Give every entry again precisely as it appears.
==== Input material
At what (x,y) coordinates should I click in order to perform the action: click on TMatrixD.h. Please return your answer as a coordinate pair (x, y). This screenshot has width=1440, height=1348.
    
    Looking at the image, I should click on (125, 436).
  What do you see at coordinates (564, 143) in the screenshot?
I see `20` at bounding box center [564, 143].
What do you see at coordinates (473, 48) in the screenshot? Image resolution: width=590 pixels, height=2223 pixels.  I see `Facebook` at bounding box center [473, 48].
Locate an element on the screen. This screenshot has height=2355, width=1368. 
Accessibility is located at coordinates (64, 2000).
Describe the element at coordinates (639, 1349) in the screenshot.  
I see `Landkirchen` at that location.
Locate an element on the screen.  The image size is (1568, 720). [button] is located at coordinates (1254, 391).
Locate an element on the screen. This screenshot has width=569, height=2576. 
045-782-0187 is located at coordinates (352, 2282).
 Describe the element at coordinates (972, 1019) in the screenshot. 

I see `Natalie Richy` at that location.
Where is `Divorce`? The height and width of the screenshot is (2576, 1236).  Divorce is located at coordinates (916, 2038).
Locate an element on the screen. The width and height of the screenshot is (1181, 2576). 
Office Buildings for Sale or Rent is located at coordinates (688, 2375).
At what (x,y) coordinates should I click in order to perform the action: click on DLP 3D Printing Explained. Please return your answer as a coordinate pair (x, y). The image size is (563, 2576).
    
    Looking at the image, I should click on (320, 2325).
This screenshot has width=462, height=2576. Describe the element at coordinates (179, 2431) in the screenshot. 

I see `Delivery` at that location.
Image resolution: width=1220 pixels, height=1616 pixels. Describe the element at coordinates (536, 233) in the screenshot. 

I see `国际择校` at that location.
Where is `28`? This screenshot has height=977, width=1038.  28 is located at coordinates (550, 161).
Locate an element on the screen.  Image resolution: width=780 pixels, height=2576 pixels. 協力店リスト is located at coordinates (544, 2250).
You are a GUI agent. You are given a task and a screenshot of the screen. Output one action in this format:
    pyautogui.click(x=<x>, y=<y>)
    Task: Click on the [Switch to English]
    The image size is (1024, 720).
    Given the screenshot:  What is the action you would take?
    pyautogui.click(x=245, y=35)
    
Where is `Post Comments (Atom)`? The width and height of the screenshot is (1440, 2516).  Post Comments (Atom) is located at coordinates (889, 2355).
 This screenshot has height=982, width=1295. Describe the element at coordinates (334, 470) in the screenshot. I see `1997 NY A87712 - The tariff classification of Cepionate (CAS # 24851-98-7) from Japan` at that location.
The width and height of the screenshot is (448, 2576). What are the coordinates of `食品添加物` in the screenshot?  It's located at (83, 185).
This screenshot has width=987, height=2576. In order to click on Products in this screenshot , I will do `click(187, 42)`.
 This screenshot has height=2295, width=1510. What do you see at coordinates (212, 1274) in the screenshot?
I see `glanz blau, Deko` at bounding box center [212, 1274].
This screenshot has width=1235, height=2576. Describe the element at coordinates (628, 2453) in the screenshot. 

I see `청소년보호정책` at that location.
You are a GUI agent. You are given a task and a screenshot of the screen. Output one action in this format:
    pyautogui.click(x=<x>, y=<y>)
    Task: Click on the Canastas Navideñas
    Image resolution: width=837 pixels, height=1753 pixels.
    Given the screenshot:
========
▶ [Task response]
At what (x,y) coordinates should I click in order to perform the action: click on TMatrixD.h. Please return your answer as a coordinate pair (x, y). This screenshot has width=1440, height=1348.
    
    Looking at the image, I should click on (125, 436).
  What do you see at coordinates (564, 143) in the screenshot?
I see `20` at bounding box center [564, 143].
What do you see at coordinates (473, 48) in the screenshot? Image resolution: width=590 pixels, height=2223 pixels.  I see `Facebook` at bounding box center [473, 48].
Locate an element on the screen. This screenshot has height=2355, width=1368. 
Accessibility is located at coordinates (64, 2000).
Describe the element at coordinates (639, 1349) in the screenshot.  
I see `Landkirchen` at that location.
Locate an element on the screen.  The image size is (1568, 720). [button] is located at coordinates (1254, 391).
Locate an element on the screen. This screenshot has width=569, height=2576. 
045-782-0187 is located at coordinates (352, 2282).
 Describe the element at coordinates (972, 1019) in the screenshot. 

I see `Natalie Richy` at that location.
Where is `Divorce`? The height and width of the screenshot is (2576, 1236).  Divorce is located at coordinates (916, 2038).
Locate an element on the screen. The width and height of the screenshot is (1181, 2576). 
Office Buildings for Sale or Rent is located at coordinates (688, 2375).
At what (x,y) coordinates should I click in order to perform the action: click on DLP 3D Printing Explained. Please return your answer as a coordinate pair (x, y). The image size is (563, 2576).
    
    Looking at the image, I should click on (320, 2325).
This screenshot has width=462, height=2576. Describe the element at coordinates (179, 2431) in the screenshot. 

I see `Delivery` at that location.
Image resolution: width=1220 pixels, height=1616 pixels. Describe the element at coordinates (536, 233) in the screenshot. 

I see `国际择校` at that location.
Where is `28`? This screenshot has height=977, width=1038.  28 is located at coordinates (550, 161).
Locate an element on the screen.  Image resolution: width=780 pixels, height=2576 pixels. 協力店リスト is located at coordinates (544, 2250).
You are a GUI agent. You are given a task and a screenshot of the screen. Output one action in this format:
    pyautogui.click(x=<x>, y=<y>)
    Task: Click on the [Switch to English]
    The image size is (1024, 720).
    Given the screenshot:  What is the action you would take?
    pyautogui.click(x=245, y=35)
    
Where is `Post Comments (Atom)`? The width and height of the screenshot is (1440, 2516).  Post Comments (Atom) is located at coordinates (889, 2355).
 This screenshot has height=982, width=1295. Describe the element at coordinates (334, 470) in the screenshot. I see `1997 NY A87712 - The tariff classification of Cepionate (CAS # 24851-98-7) from Japan` at that location.
The width and height of the screenshot is (448, 2576). What are the coordinates of `食品添加物` in the screenshot?  It's located at (83, 185).
This screenshot has width=987, height=2576. In order to click on Products in this screenshot , I will do `click(187, 42)`.
 This screenshot has height=2295, width=1510. What do you see at coordinates (212, 1274) in the screenshot?
I see `glanz blau, Deko` at bounding box center [212, 1274].
This screenshot has width=1235, height=2576. Describe the element at coordinates (628, 2453) in the screenshot. 

I see `청소년보호정책` at that location.
You are a GUI agent. You are given a task and a screenshot of the screen. Output one action in this format:
    pyautogui.click(x=<x>, y=<y>)
    Task: Click on the Canastas Navideñas
    Image resolution: width=837 pixels, height=1753 pixels.
    Given the screenshot:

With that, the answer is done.